Another UN agency, the World Food Programme, has urged the urgency of media campaigns to highlight the importance of water conservation. In many parts of the country, it said, “water resources are still not managed efficiently and the waste lies in stark contrast to the hugely pressing needs of the poor in other places who have to walk for miles to fetch every day.”
In its report, Unesco has stressed as “crucial” the need for a firm commitment by the government about the possibility of formulating rules to support the institutional framework for an adequate and sustainable groundwater management.
Such political commitment, it added, would facilitate the identification of external funding source.
The report has particularly drawn attention to Balochistan where exploitation and urban water supply have increased tremendously in the past decade.
Intensive groundwater extraction, particularly for irrigation of orchards as well as the provision of domestic supply for Quetta city, has caused a continuous decline in water levels in order of two to four metres per year in the main extraction areas.
Consequently, traditional water extraction schemes, like karezes and dug wells, have dried up and tubewells have to be deepened to secure adequate yield for irrigation purposes.
The adverse effects of over-exploitation of groundwater resources are particularly severe during periods of low rainfall. In addition to critical shortages of water for domestic supply, insufficient availability of irrigation has damaged perennial plantations such as orchards and to substantial economic losses.
Groundwater extraction at the present rate obviously exceeds the renewable volume of groundwater, with there being no effort to curb the installation of new tubewells.

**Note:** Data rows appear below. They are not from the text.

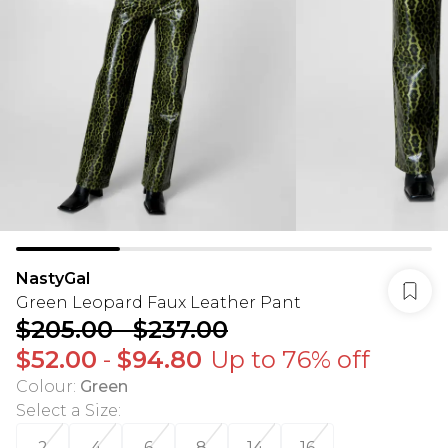
NastyGal
Green Leopard Faux Leather Pant
$205.00
-
$237.00
$52.00
-
$94.80
Up to 76% off
Colour
:
Green
Select a Size
:
2
4
6
8
14
16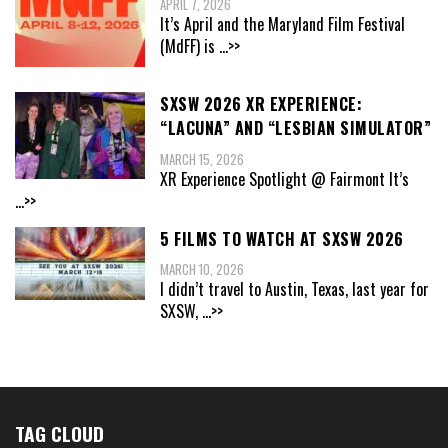
APRIL 7, 2026
It’s April and the Maryland Film Festival
(MdFF) is
...>>
SXSW 2026 XR EXPERIENCE:
“LACUNA” AND “LESBIAN SIMULATOR”
MARCH 15, 2026
XR Experience Spotlight @ Fairmont It’s
...>>
5 FILMS TO WATCH AT SXSW 2026
MARCH 10, 2026
I didn’t travel to Austin, Texas, last year for
SXSW,
...>>
TAG CLOUD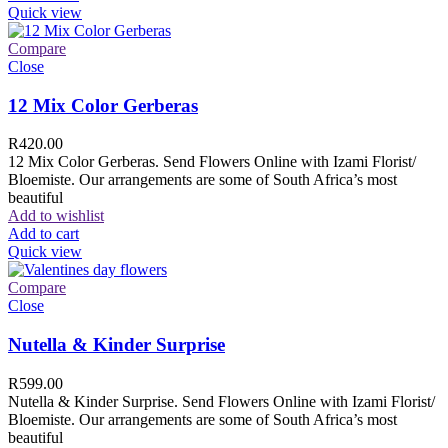
Quick view
Compare
Close
12 Mix Color Gerberas
R
420.00
12 Mix Color Gerberas. Send Flowers Online with Izami Florist/
Bloemiste. Our arrangements are some of South Africa’s most
beautiful
Add to wishlist
Add to cart
Quick view
Compare
Close
Nutella & Kinder Surprise
R
599.00
Nutella & Kinder Surprise. Send Flowers Online with Izami Florist/
Bloemiste. Our arrangements are some of South Africa’s most
beautiful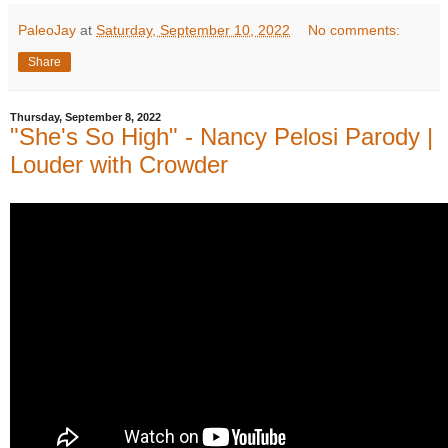
PaleoJay
at
Saturday, September 10, 2022
No comments:
Share
Thursday, September 8, 2022
"She's So High" - Nancy Pelosi Parody |
Louder with Crowder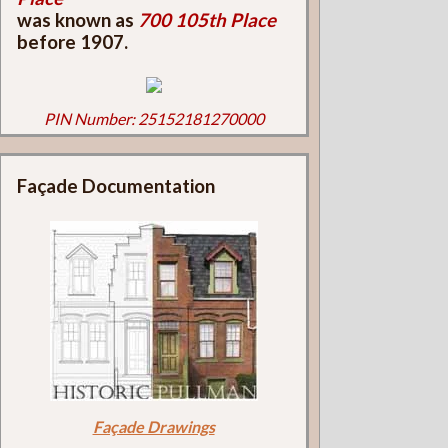
was known as
700 105th Place
before 1907.
PIN Number: 25152181270000
Façade Documentation
Façade Drawings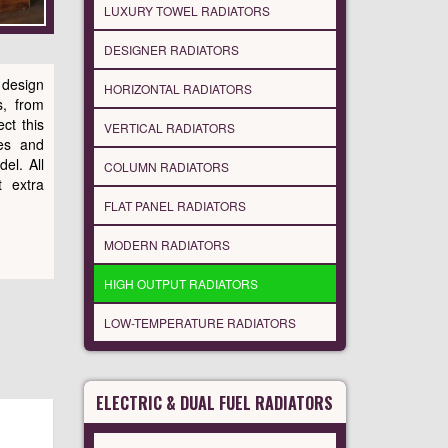
LUXURY TOWEL RADIATORS
DESIGNER RADIATORS
 design
HORIZONTAL RADIATORS
s, from
ct this
VERTICAL RADIATORS
es and
del. All
COLUMN RADIATORS
 extra
FLAT PANEL RADIATORS
MODERN RADIATORS
HIGH OUTPUT RADIATORS
LOW-TEMPERATURE RADIATORS
ELECTRIC & DUAL FUEL RADIATORS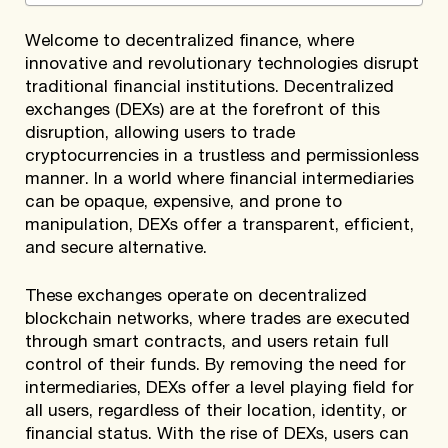
Welcome to decentralized finance, where
innovative and revolutionary technologies disrupt
traditional financial institutions. Decentralized
exchanges (DEXs) are at the forefront of this
disruption, allowing users to trade
cryptocurrencies in a trustless and permissionless
manner. In a world where financial intermediaries
can be opaque, expensive, and prone to
manipulation, DEXs offer a transparent, efficient,
and secure alternative.
These exchanges operate on decentralized
blockchain networks, where trades are executed
through smart contracts, and users retain full
control of their funds. By removing the need for
intermediaries, DEXs offer a level playing field for
all users, regardless of their location, identity, or
financial status. With the rise of DEXs, users can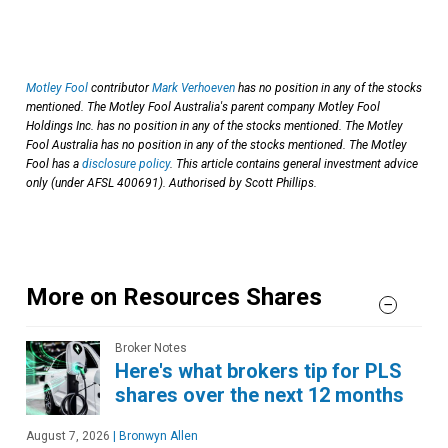
Motley Fool
contributor
Mark Verhoeven
has no position in any of the stocks
mentioned. The Motley Fool Australia's parent company Motley Fool
Holdings Inc. has no position in any of the stocks mentioned. The Motley
Fool Australia has no position in any of the stocks mentioned. The Motley
Fool has a
disclosure policy
. This article contains general investment advice
only (under AFSL 400691). Authorised by Scott Phillips.
More on Resources Shares
Broker Notes
Here's what brokers tip for PLS
shares over the next 12 months
August 7, 2026
|
Bronwyn Allen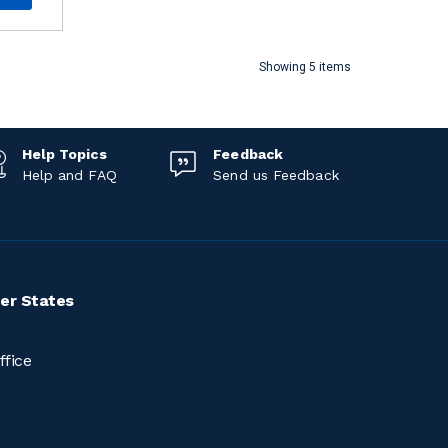
Showing 5 items
Help Topics
Feedback
Help and FAQ
Send us Feedback
er States
ffice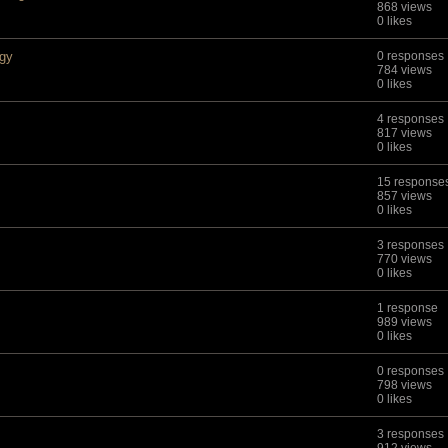
868 views
0 likes
ogy
0 responses
784 views
0 likes
4 responses
817 views
0 likes
15 response
857 views
0 likes
3 responses
770 views
0 likes
1 response
989 views
0 likes
0 responses
798 views
0 likes
3 responses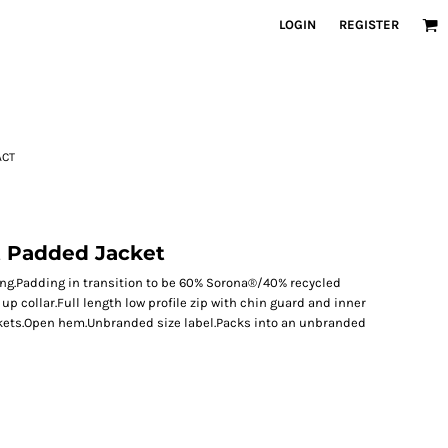
LOGIN
REGISTER
ACT
t Padded Jacket
ng.Padding in transition to be 60% Sorona®/40% recycled
p collar.Full length low profile zip with chin guard and inner
ckets.Open hem.Unbranded size label.Packs into an unbranded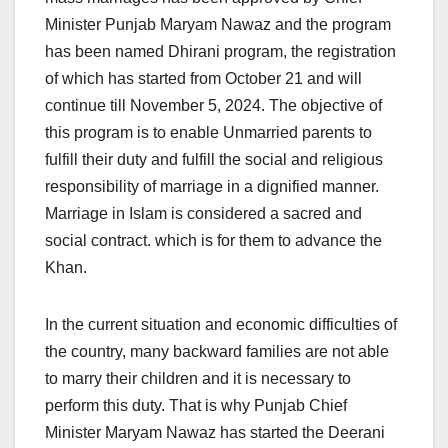
Minister Punjab Maryam Nawaz and the program
has been named Dhirani program, the registration
of which has started from October 21 and will
continue till November 5, 2024. The objective of
this program is to enable Unmarried parents to
fulfill their duty and fulfill the social and religious
responsibility of marriage in a dignified manner.
Marriage in Islam is considered a sacred and
social contract. which is for them to advance the
Khan.
In the current situation and economic difficulties of
the country, many backward families are not able
to marry their children and it is necessary to
perform this duty. That is why Punjab Chief
Minister Maryam Nawaz has started the Deerani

What is more, this is encouraged as the governments bows to the interests of the big landlords in granting indefinite subsidy on power supply.
In response to a request from the government, the Director- General of Unesco approved special funds for fielding a technical mission to investigate the causes of drought in Balochistan and recommend strategies to overcome the problem.
Unesco Division of Water Sciences, in consultation with the UNDP, Islamabad, and experts of FAO and WFP, fielded the two- member mission to Pakistan in September 2000, which held a series of consultative meetings with officials of the federal and provincial governments.
The mission proposed a five-year pilot and demonstration project which envisaged undertaking in depth field investigations, evolving and installing institutional and technical setups for sustainable water management in Balochistan.
In the light of these investigations, a number of measures were recommended to the government.
Meanwhile, UNESCO has been in touch with specialists involved in the strategy of communication with agriculturists and received suggestions for the implementation of the project.
Unesco, while calling for a political commitment for sustainable groundwater management, particularly in Balochistan, has suggested that Pakistan strengthen the national committees of the two Unesco-based relevant intergovernmental programmes: the International Hydrological Programme and Man and the Biosphere.